You should be displaying the Customer Lifetime Value as a trend. In fact, observing how this trend evolves reveals a lot about your ability to retain customers and exploit existing customer relationships. As mentioned above, it is also interesting to compare the Customer Lifetime Value with other numbers, such as the Customer Acquisition Cost to gauge your profitability.
💡 Marketing ROI is the practice of attributing profit and revenue growth to the impact of marketing initiatives.
Evaluate the performance, impact, and profit generated by marketing initiatives so that it can be determined whether your marketing efforts are actually helping the organizations. It basically helps you measure the degree to which marketing campaigns contribute to revenue growth. The insights gained through the process of ROI calculation can be used to drive future strategies for smarter decision-making.
Typically, marketing ROI is used to justify marketing spending and budget allocation for ongoing and future campaigns and initiatives.
We make a key assumption in this formula: all sales growth is tied to marketing efforts. In order to generate a more realistic view of marketing impact and ROI, marketers should account for organic sales.
You can simply display your marketing ROI as a number. The rule of thumb for marketing ROI is typically a 5:1 ratio, with exceptional ROI being considered at around a 10:1 ratio. Anything below a 2:1 ratio is considered unprofitable. You can simply compare your current ROI to this general benchmark to draw conclusions about the success of your marketing investments.
💡 Social Media Traffic refers to the amount of traffic referred to your website from social channels.

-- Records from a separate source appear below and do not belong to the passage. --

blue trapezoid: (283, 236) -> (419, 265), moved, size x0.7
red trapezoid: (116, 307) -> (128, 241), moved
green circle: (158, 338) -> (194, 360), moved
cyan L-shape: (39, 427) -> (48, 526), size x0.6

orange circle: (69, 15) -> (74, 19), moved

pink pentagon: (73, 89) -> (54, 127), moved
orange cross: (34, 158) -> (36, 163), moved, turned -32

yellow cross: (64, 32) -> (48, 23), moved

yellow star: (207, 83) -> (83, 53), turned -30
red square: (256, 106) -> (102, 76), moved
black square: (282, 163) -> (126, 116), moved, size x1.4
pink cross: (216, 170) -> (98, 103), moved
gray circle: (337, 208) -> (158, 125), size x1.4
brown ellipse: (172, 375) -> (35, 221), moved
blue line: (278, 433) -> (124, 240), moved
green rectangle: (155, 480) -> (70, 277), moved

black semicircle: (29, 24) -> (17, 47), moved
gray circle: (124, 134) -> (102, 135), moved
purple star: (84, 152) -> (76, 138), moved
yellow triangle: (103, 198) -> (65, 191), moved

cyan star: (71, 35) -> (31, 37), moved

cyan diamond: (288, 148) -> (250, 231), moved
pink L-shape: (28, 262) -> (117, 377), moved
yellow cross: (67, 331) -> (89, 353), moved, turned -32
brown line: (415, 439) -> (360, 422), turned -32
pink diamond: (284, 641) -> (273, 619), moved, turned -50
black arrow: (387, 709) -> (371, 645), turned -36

Social media has become the most influential and important virtual space where the platform is not only used for social networking but is also a great way of digitally advertising your brandand products. These platforms act as a key tool for generating and nurturing leads. If none of your traffic comes from social media platforms, this means you’re underinvesting in channels that could prove extremely valuable.

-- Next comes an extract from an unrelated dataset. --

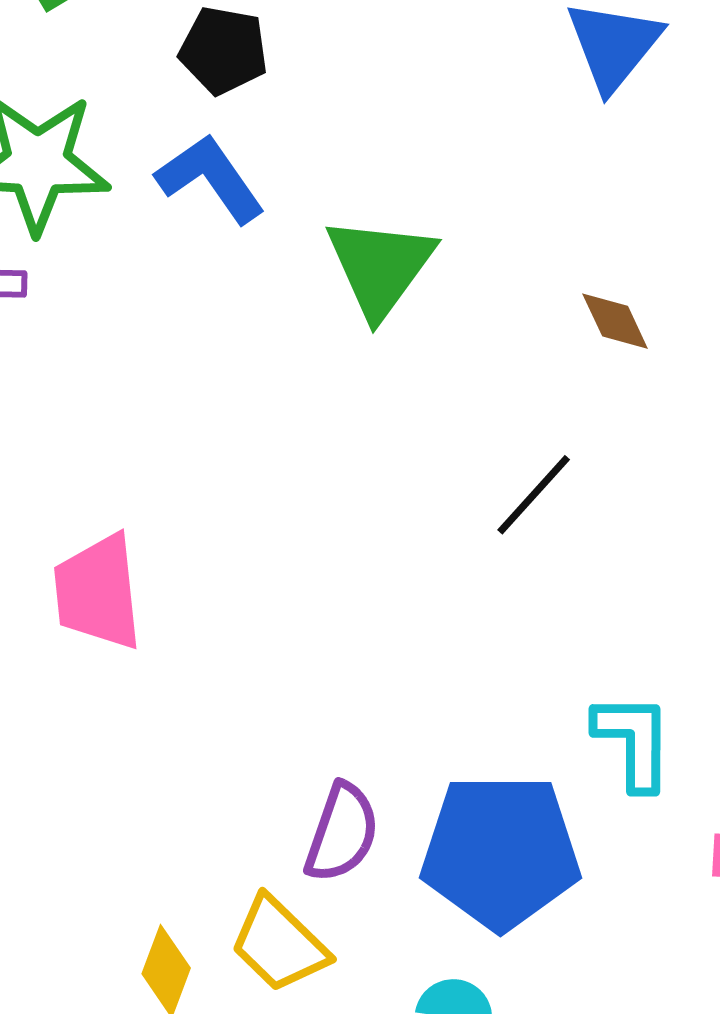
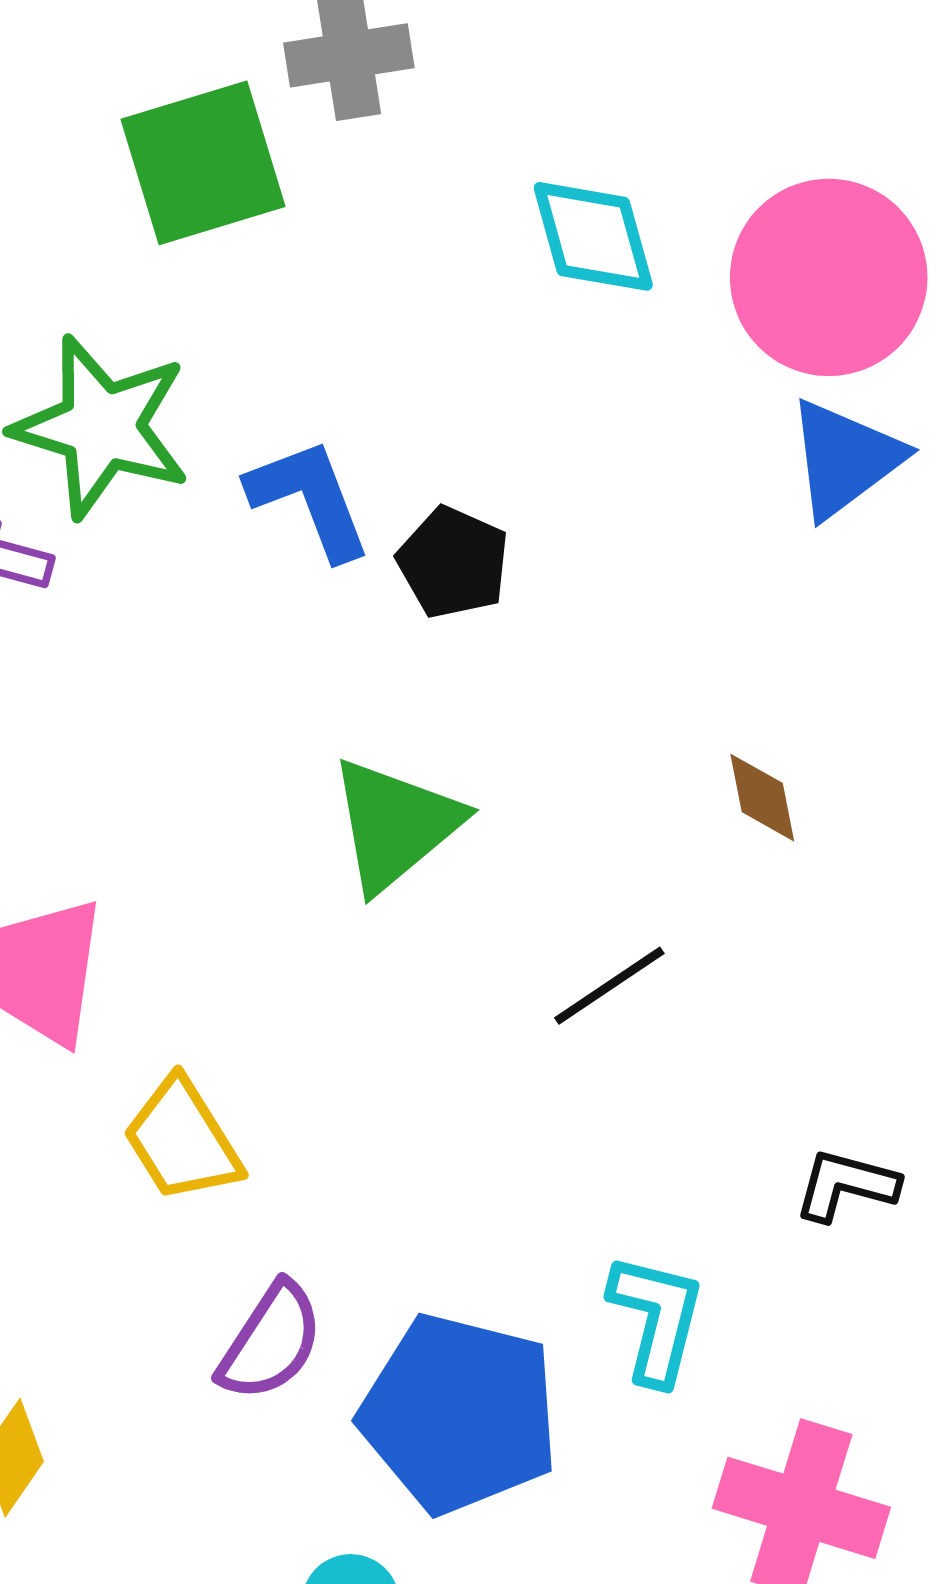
black pentagon: (224, 50) -> (453, 562), moved
green triangle: (380, 267) -> (395, 824), moved
yellow trapezoid: (279, 944) -> (182, 1140), moved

This one is pretty easy. You can track the amount of traffic referred to your website through social channels using Google Analytics. All you have to do is select the “Social” channel under “All Traffic.” Taa-da.
Social Media Traffic is usually displayed as a trend. This way, you can understand its evolution and identify better the type of social media content driving the most traffic to your website.
💡 Return On Ad Spend measures the revenue that's generated from your advertising campaigns.
Measuring return on Ad Spend allows you to determine the success of your ad campaigns. This metric measures the revenue generated compared to every dollar that has been invested in an advertising campaign. It’s basically the ROI for your ad campaigns. This metric is especially interesting as it provides a look at the bigger picture for your marketing team. It offers greater insight into not solely what’s leading to conversions, but also the amount of revenue conversions actions are generating. If your ad message connects with your audience, your ROAS will be higher, it’s as simple as that.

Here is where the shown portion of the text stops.